Provided entries ▸
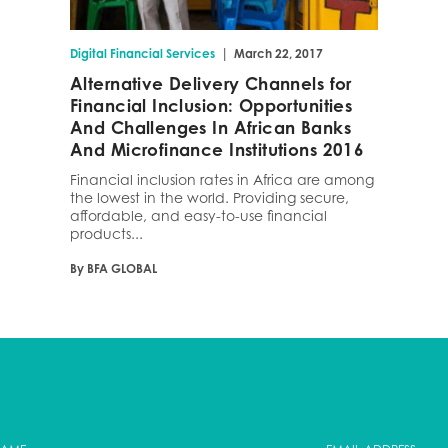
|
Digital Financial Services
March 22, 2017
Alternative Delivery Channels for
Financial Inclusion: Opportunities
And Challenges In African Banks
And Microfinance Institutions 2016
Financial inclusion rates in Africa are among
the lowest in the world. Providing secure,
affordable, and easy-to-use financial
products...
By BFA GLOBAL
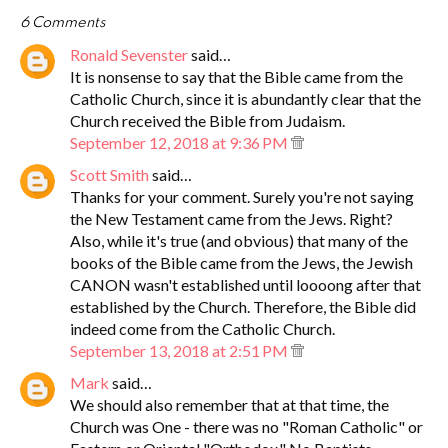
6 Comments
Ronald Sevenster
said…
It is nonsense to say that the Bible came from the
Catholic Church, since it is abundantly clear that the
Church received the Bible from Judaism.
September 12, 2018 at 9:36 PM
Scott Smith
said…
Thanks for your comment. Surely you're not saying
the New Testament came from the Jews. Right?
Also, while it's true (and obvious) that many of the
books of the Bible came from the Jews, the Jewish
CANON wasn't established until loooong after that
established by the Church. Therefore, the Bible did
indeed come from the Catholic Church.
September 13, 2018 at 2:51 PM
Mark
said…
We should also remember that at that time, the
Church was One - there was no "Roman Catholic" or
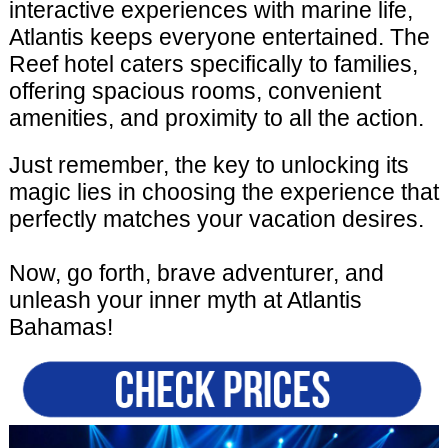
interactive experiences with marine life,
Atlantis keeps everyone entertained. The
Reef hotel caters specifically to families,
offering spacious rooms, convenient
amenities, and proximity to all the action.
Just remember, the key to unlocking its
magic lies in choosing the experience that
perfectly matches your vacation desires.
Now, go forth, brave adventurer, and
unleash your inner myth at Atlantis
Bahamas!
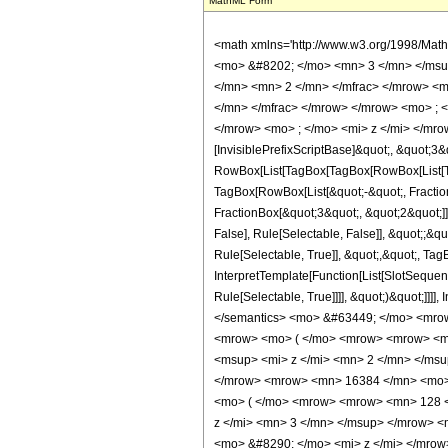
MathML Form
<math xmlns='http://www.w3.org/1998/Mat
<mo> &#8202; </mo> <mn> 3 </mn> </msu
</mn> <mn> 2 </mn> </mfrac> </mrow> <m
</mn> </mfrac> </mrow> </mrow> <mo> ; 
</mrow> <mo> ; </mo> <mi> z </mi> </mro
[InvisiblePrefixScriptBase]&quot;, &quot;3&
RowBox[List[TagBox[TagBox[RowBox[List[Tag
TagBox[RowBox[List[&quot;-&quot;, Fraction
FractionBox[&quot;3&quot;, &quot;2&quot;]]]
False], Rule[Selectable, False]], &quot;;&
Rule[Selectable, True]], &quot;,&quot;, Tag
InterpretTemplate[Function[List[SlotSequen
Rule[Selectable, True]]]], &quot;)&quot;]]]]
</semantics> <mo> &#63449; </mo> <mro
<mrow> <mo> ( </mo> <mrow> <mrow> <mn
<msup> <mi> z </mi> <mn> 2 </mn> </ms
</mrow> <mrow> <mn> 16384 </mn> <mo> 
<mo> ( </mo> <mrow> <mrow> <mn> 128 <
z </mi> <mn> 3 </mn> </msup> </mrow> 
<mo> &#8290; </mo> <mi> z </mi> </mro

To do ▸
Scan the material above. Return every line containing the string "TagBox".

Exercise response ▸
RowBox[List[TagBox[TagBox[RowBox[List[Tag
TagBox[RowBox[List[&quot;-&quot;, Fraction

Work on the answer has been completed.